START Supplied records

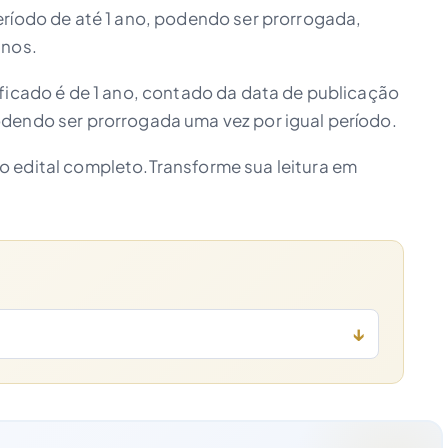
eríodo de até 1 ano, podendo ser prorrogada,
anos.
ficado é de 1 ano, contado da data de publicação
dendo ser prorrogada uma vez por igual período.
 edital completo.Transforme sua leitura em
↓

END Supplied records

#### What you have to do:
Leaving the pictures out, give back each line above exactly.

#### Answer to the problem:
eríodo de até 1 ano, podendo ser prorrogada,
anos.
ficado é de 1 ano, contado da data de publicação
dendo ser prorrogada uma vez por igual período.
 edital completo.Transforme sua leitura em
↓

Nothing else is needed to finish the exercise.